À ces mots il lança un coup d’œil à sir John, qui leva les mains et les sourcils, comme pour déplorer la conduite téméraire de M. Haredale, en même temps qu’il adressait à la foule et à son chef un sourire d’admiration.

« Lui ! me répliquer ! cria Haredale en toisant Gashford des pieds à la tête. Un homme qui a commencé par être un voleur, quand il n’était pas plus haut que cela ; qui, depuis, est devenu le fripon le plus servile, le plus faux, le plus éhonté ! un homme qui a rampé à plat ventre toute sa vie, déchirant la main qu’il léchait et mordant ceux qu’il flattait ! un sycophante qui n’a su, de sa vie ni de ses jours, ce que c’est qu’honneur, vérité, courage ; qui, après avoir ravi l’innocence à la fille de son bienfaiteur, l’a épousée pour lui briser le cœur par ses cruels traitements ! Un chien couchant qui allait remuer la queue à la fenêtre de la cuisine pour attraper un morceau de pain ! un mendiant qui demandait trois pence à la porte de nos églises I Voilà l’apôtre de foi dont la conscience délicate renie les autels où la honte de sa vie a été publiquement dénoncée ! … À présent, vous reconnaissez l’homme.

— Oh ! réellement… vous êtes trop, trop sévère avec notre ami, s’écria sir John.

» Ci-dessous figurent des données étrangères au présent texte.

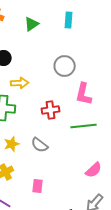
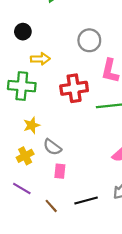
red cross: (51, 110) -> (74, 88), size x1.4
gray semicircle: (40, 145) -> (52, 147), moved

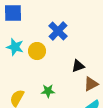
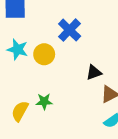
green star: (48, 91) -> (44, 101), moved

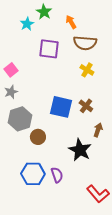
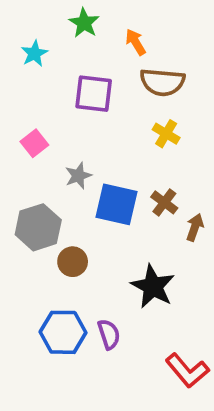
cyan star: (27, 24) -> (34, 53), moved
pink square: (11, 70) -> (34, 143), moved
gray star: (11, 92) -> (78, 176), moved
brown arrow: (98, 130) -> (195, 227), moved

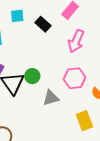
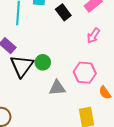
pink arrow: (76, 41) -> (93, 36), size x0.7

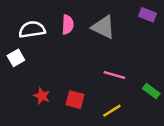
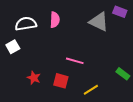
gray triangle: (103, 27) -> (99, 22), moved
pink line: (114, 75) -> (75, 61), moved

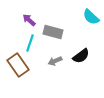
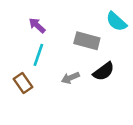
gray rectangle: (53, 32) -> (87, 41), moved
brown rectangle: (18, 65) -> (23, 83), size x0.7

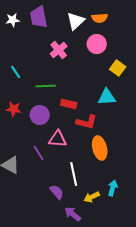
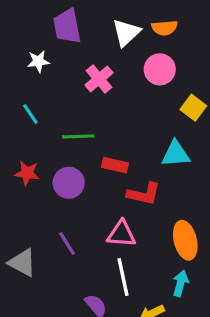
white star: (13, 20) -> (38, 61), moved
pink triangle: (58, 139) -> (121, 234), moved
orange ellipse: (100, 148) -> (185, 240), moved
cyan arrow: (113, 188) -> (180, 283), moved

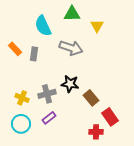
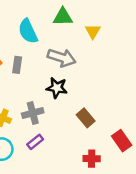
black star: (70, 84) -> (57, 88), moved
red rectangle: (110, 117) -> (122, 141), moved

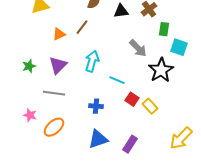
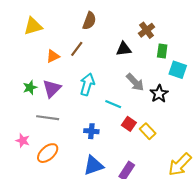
black triangle: (121, 11) -> (124, 49), moved
gray arrow: (138, 48) -> (135, 82), moved
green star: (29, 66) -> (30, 87), moved
black star: (161, 70) -> (159, 94), size x0.7

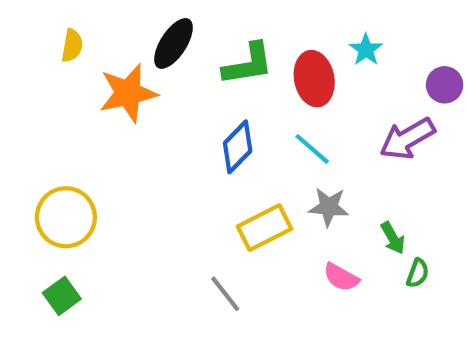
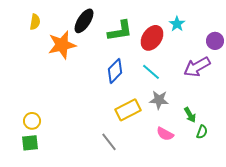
red ellipse: (314, 79) -> (152, 38), turned 45
yellow circle: (66, 217) -> (32, 121), moved, size x0.6
green square: (62, 296) -> (30, 143), turned 30

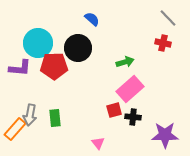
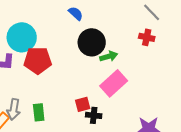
black circle: (78, 48) -> (92, 42), moved
red square: (114, 110) -> (83, 104), moved
black cross: (133, 117) -> (94, 115), moved

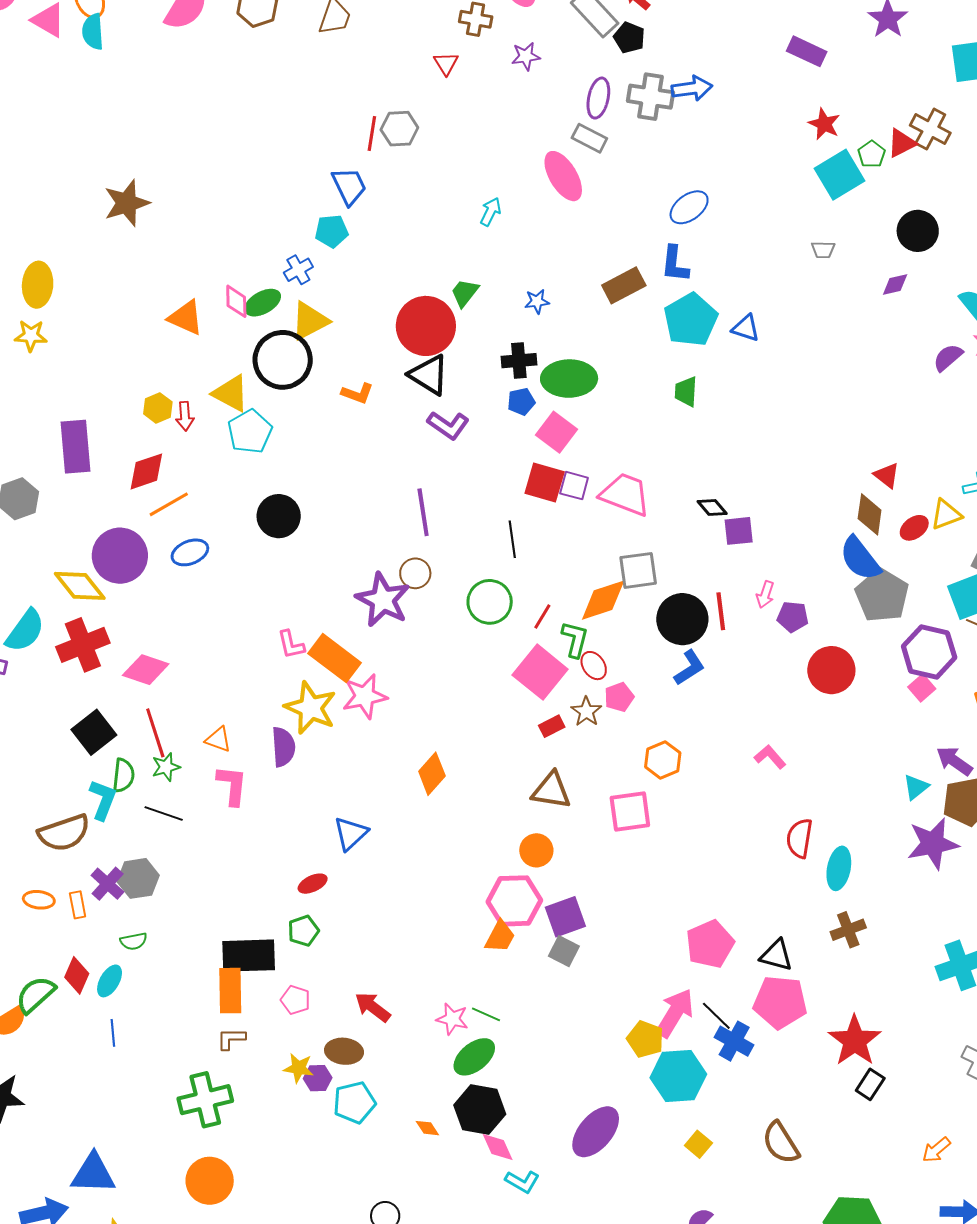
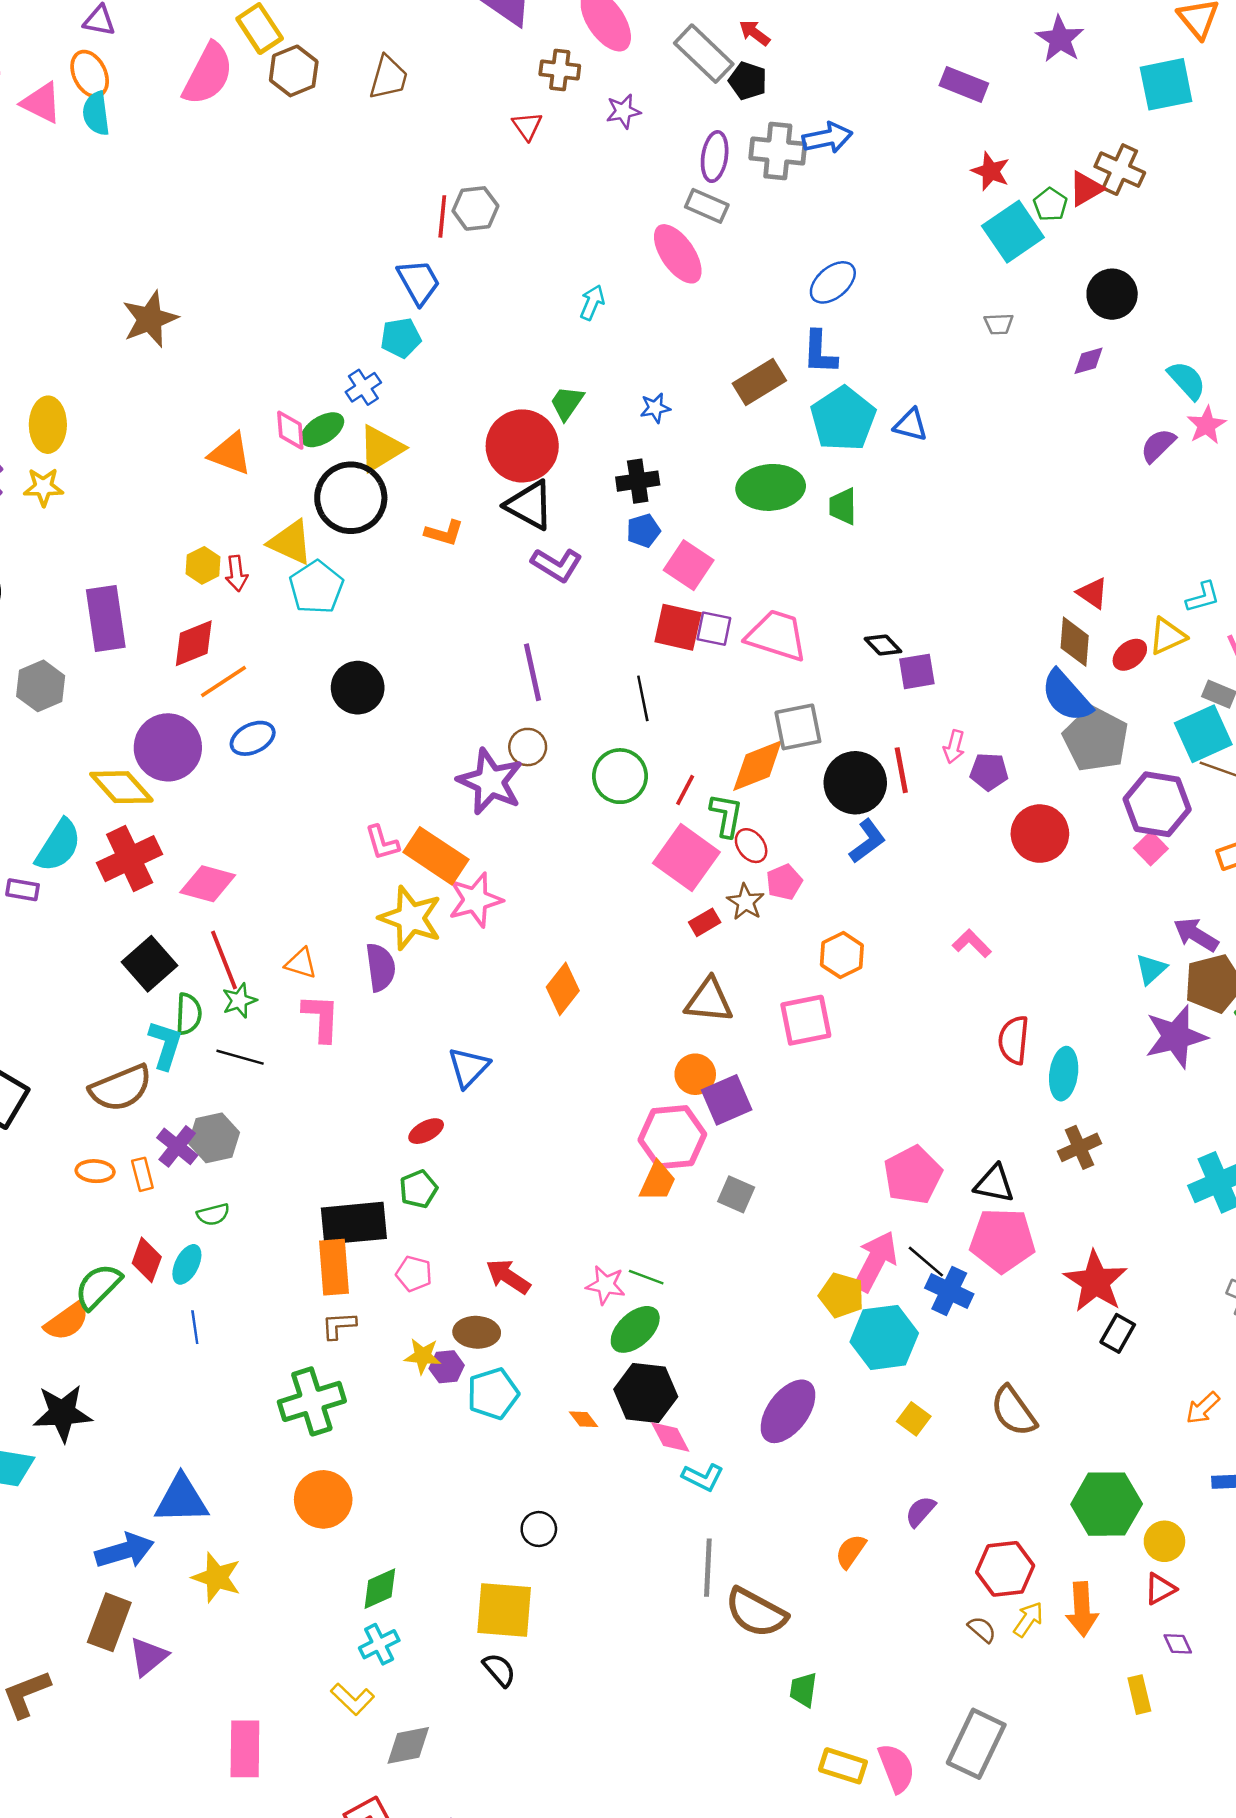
green ellipse: (569, 379) -> (771, 487), moved
purple square: (565, 917) -> (727, 1100), moved

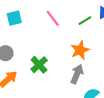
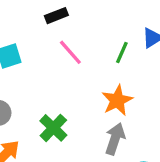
green line: (85, 21) -> (122, 53), turned -32

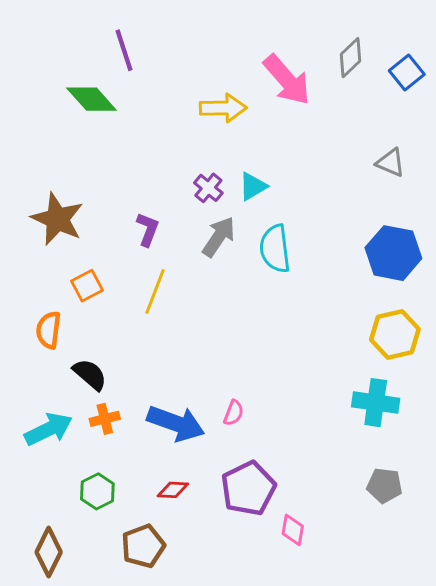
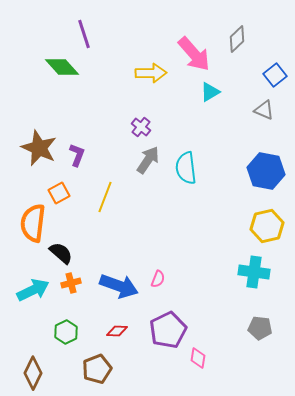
blue square: (407, 72) -> (275, 75), moved
cyan triangle: (253, 186) -> (210, 92), moved
purple L-shape: (148, 229) -> (77, 155), moved
orange semicircle: (49, 330) -> (33, 223), size x1.5

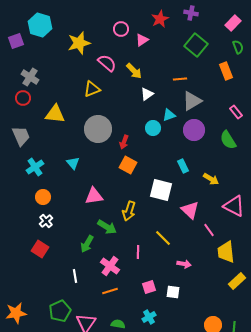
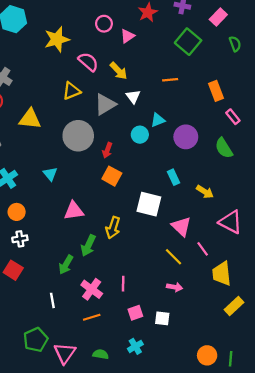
pink rectangle: (233, 23) -> (218, 17), moved
orange rectangle: (226, 71) -> (216, 91), moved
white triangle: (147, 94) -> (133, 97), turned -32
gray triangle: (192, 101) -> (105, 104), moved
white cross: (46, 221) -> (20, 239), turned 32
green arrow: (107, 227) -> (88, 246), turned 84
yellow line: (163, 238) -> (173, 257), moved
pink line: (138, 252) -> (123, 284), moved

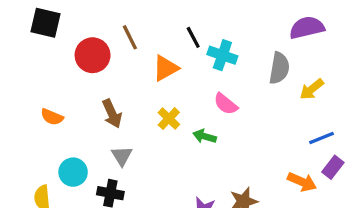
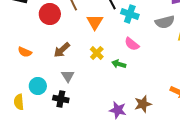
orange triangle: (166, 68) -> (95, 22), turned -30
gray semicircle: (279, 68) -> (165, 22), turned 66
brown arrow: (112, 114) -> (62, 50), turned 72

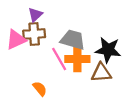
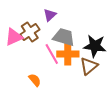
purple triangle: (35, 15) -> (50, 15), moved
brown cross: (34, 34) -> (30, 32), turned -30
brown triangle: (101, 73) -> (89, 66), turned -36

— Laissez continuer M. Haredale, dit Gashford, dont la hideuse figure était, pendant tout ce temps-là, trempée et dégouttante de sueur, il peut bien dire tout ce qu’il voudra, cela m’est aussi indifférent qu’à milord. S’il traite milord lui-même comme vous venez de l’entendre, comment voulez-vous que moi je n’y passe pas à mon tour ?

— Ce n’est pas assez, milord, continua M. Haredale, que moi, un aussi bon gentilhomme que vous, je ne puisse plus garder ma propriété, quelle qu’elle soit, que par une connivence de l’État, effrayé lui-même des lois cruelles dirigées contre nous ; que nous ne puissions plus faire apprendre à nos enfants, dans les écoles, les premiers éléments du bien et du mal : il faut encore qu’on lâche après nous des dénonciateurs comme cet homme-là ! En voilà un brillant chef de file pour donner le signal à vos cris de : « Pas de papistes ! « Fi donc ! fi donc ! »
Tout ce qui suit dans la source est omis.